Hi, I tried to infer an image using the following command, but unfortunately an out of memory error occurred.
vila-infer \ --model-path /home/iris/ModelCkps/NVLA15B \ --conv-mode vicuna_v1 \ --text "Please describe the image" \ --media /home/iris/Datasets/imgs/bike.jpeg
The new embeddings will be initialized from a multivariate normal distribution that has old embeddings' mean and covariance. As described in this article: https://nlp.stanford.edu/~johnhew/vocab-expansion.html. To disable this, use `mean_resizing=False`
Traceback (most recent call last):
File "/home/iris/anaconda3/envs/vila/bin/vila-infer", line 8, in <module>
sys.exit(main())
File "/home/iris/Projects/scene/VILA-main/llava/cli/infer.py", line 125, in main
model = llava.load(args.model_path, model_base=None)
File "/home/iris/Projects/scene/VILA-main/llava/entry.py", line 53, in load
model = load_pretrained_model(model_path, model_name, model_base, **kwargs)[1]
File "/home/iris/Projects/scene/VILA-main/llava/model/builder.py", line 142, in load_pretrained_model
model.resize_token_embeddings(len(tokenizer))
File "/home/iris/Projects/scene/VILA-main/llava/model/llava_arch.py", line 408, in resize_token_embeddings
self.get_llm().resize_token_embeddings(embed_size) # , mean_resizing=False add “mean_resizing=False” by iris
File "/home/iris/anaconda3/envs/vila/lib/python3.10/site-packages/transformers/modeling_utils.py", line 2116, in resize_token_embeddings
model_embeds = self._resize_token_embeddings(new_num_tokens, pad_to_multiple_of, mean_resizing)
File "/home/iris/anaconda3/envs/vila/lib/python3.10/site-packages/transformers/modeling_utils.py", line 2141, in _resize_token_embeddings
new_embeddings = self._get_resized_embeddings(
File "/home/iris/anaconda3/envs/vila/lib/python3.10/site-packages/transformers/modeling_utils.py", line 2295, in _get_resized_embeddings
self._init_added_embeddings_weights_with_mean(
File "/home/iris/anaconda3/envs/vila/lib/python3.10/site-packages/transformers/modeling_utils.py", line 2469, in _init_added_embeddings_weights_with_mean
old_centered_embeddings = old_embeddings_weight - mean_embeddings
torch.OutOfMemoryError: CUDA out of memory. Tried to allocate 2.89 GiB. GPU 0 has a total capacity of 31.36 GiB of which 249.94 MiB is free. Including non-PyTorch memory, this process has 28.41 GiB memory in use. Of the allocated memory 27.83 GiB is allocated by PyTorch, and 1.01 MiB is reserved by PyTorch but unallocated. If reserved but unallocated memory is large try setting PYTORCH_CUDA_ALLOC_CONF=expandable_segments:True to avoid fragmentation. See documentation for Memory Management (https://pytorch.org/docs/stable/notes/cuda.html#environment-variables)

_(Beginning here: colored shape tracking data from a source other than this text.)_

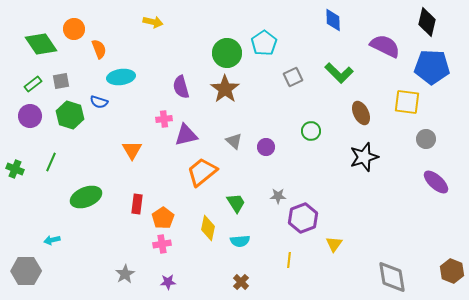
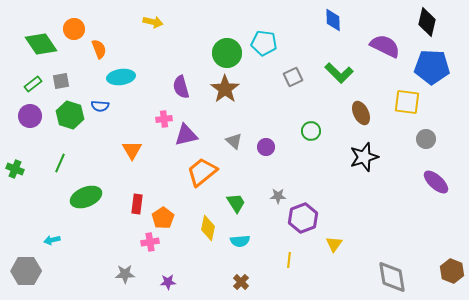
cyan pentagon at (264, 43): rotated 30 degrees counterclockwise
blue semicircle at (99, 102): moved 1 px right, 4 px down; rotated 12 degrees counterclockwise
green line at (51, 162): moved 9 px right, 1 px down
pink cross at (162, 244): moved 12 px left, 2 px up
gray star at (125, 274): rotated 30 degrees clockwise
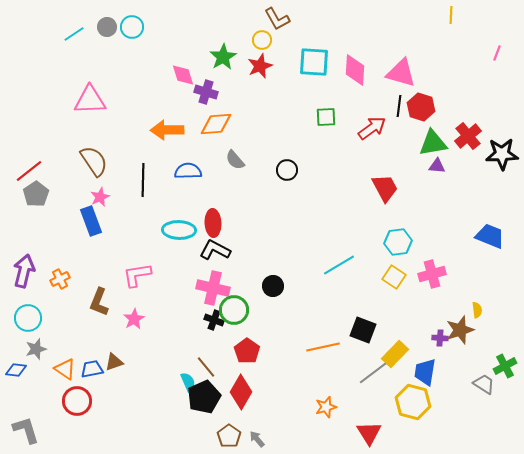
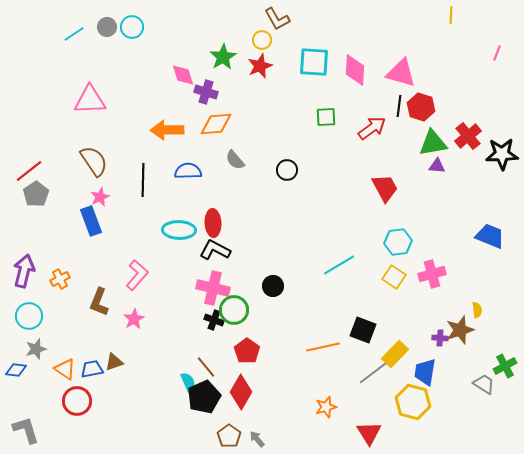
pink L-shape at (137, 275): rotated 140 degrees clockwise
cyan circle at (28, 318): moved 1 px right, 2 px up
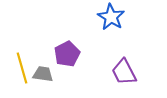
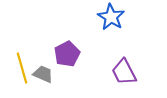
gray trapezoid: rotated 15 degrees clockwise
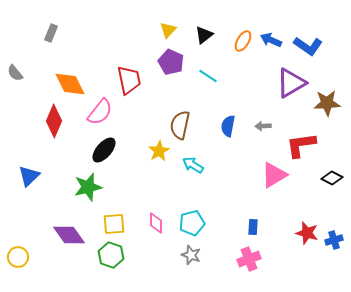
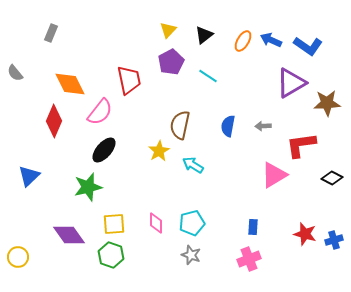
purple pentagon: rotated 20 degrees clockwise
red star: moved 2 px left, 1 px down
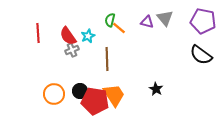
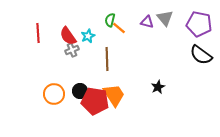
purple pentagon: moved 4 px left, 3 px down
black star: moved 2 px right, 2 px up; rotated 16 degrees clockwise
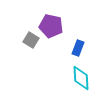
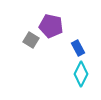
blue rectangle: rotated 49 degrees counterclockwise
cyan diamond: moved 4 px up; rotated 30 degrees clockwise
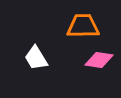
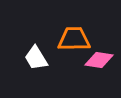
orange trapezoid: moved 9 px left, 13 px down
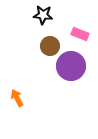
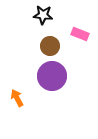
purple circle: moved 19 px left, 10 px down
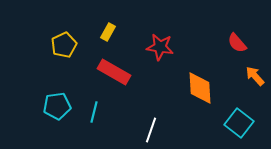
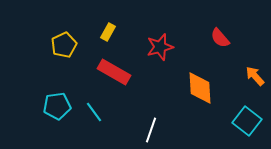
red semicircle: moved 17 px left, 5 px up
red star: rotated 24 degrees counterclockwise
cyan line: rotated 50 degrees counterclockwise
cyan square: moved 8 px right, 2 px up
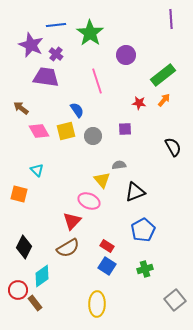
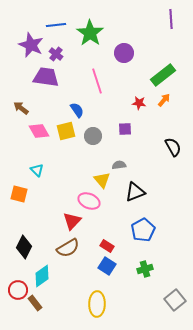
purple circle: moved 2 px left, 2 px up
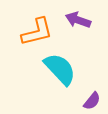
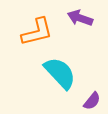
purple arrow: moved 2 px right, 2 px up
cyan semicircle: moved 4 px down
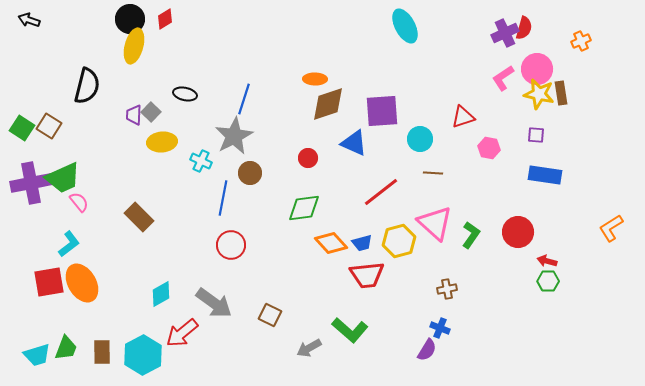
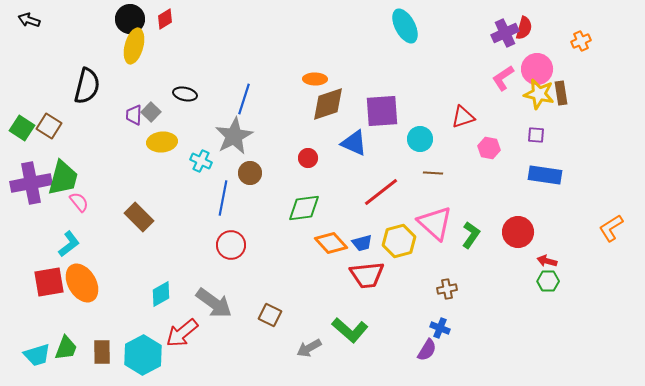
green trapezoid at (63, 178): rotated 51 degrees counterclockwise
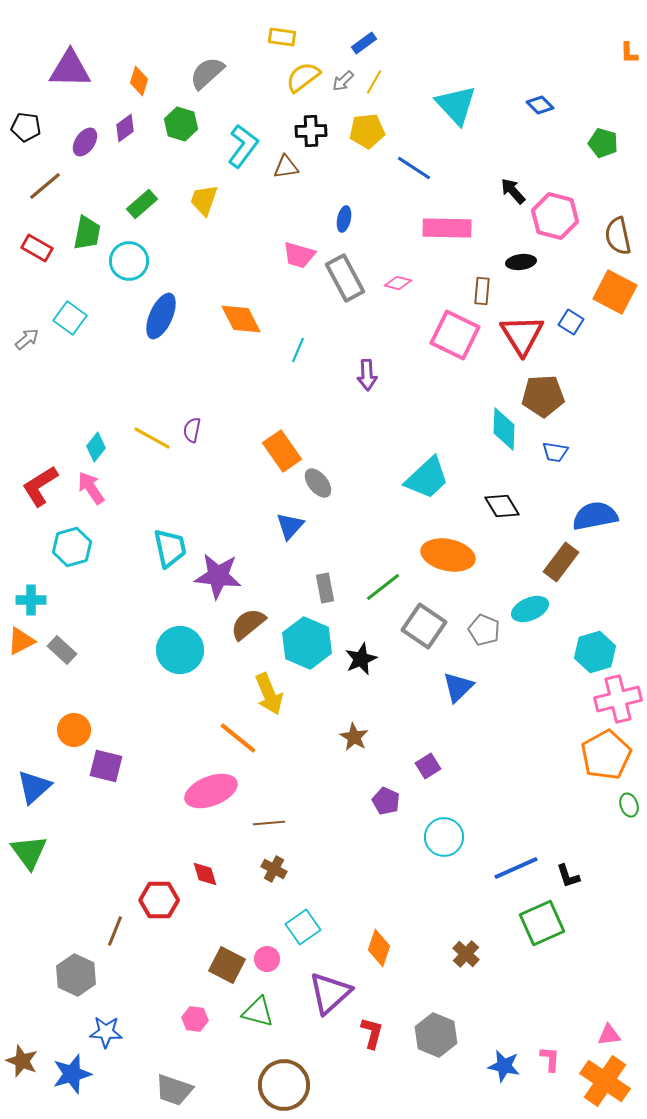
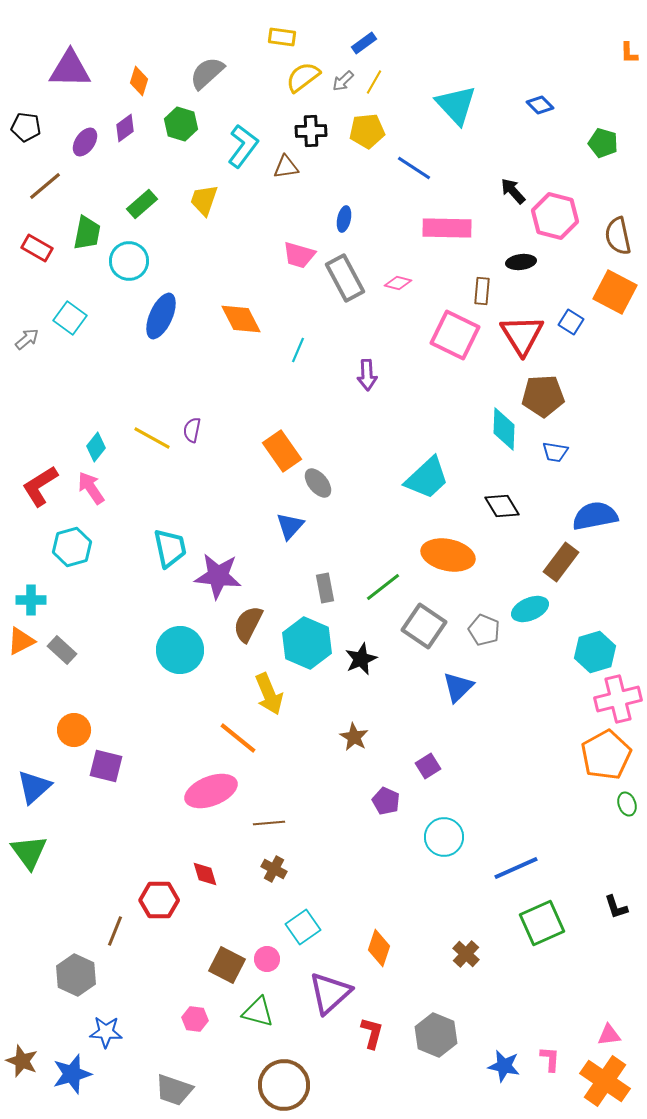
brown semicircle at (248, 624): rotated 24 degrees counterclockwise
green ellipse at (629, 805): moved 2 px left, 1 px up
black L-shape at (568, 876): moved 48 px right, 31 px down
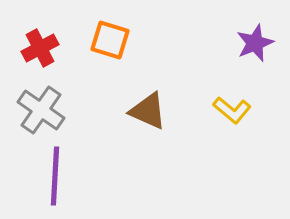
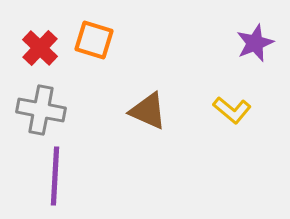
orange square: moved 16 px left
red cross: rotated 18 degrees counterclockwise
gray cross: rotated 24 degrees counterclockwise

After setting mean_resizing=False and executing export PYTORCH_CUDA_ALLOC_CONF=expandable_segments:True in xxx/VILA-main/llava/model/llava_arch.py (line 408), The torch.OutOfMemoryError has occurred again.
Traceback (most recent call last):
File "/home/iris/anaconda3/envs/vila/bin/vila-infer", line 8, in <module>
sys.exit(main())
File "/home/iris/Projects/scene/VILA-main/llava/cli/infer.py", line 125, in main
model = llava.load(args.model_path, model_base=None)
File "/home/iris/Projects/scene/VILA-main/llava/entry.py", line 53, in load
model = load_pretrained_model(model_path, model_name, model_base, **kwargs)[1]
File "/home/iris/Projects/scene/VILA-main/llava/model/builder.py", line 143, in load_pretrained_model
model.resize_token_embeddings(len(tokenizer))
File "/home/iris/Projects/scene/VILA-main/llava/model/llava_arch.py", line 408, in resize_token_embeddings
self.get_llm().resize_token_embeddings(embed_size, mean_resizing=False) # , mean_resizing=False add “mean_resizing=False” by iris
File "/home/iris/anaconda3/envs/vila/lib/python3.10/site-packages/transformers/modeling_utils.py", line 2116, in resize_token_embeddings
model_embeds = self._resize_token_embeddings(new_num_tokens, pad_to_multiple_of, mean_resizing)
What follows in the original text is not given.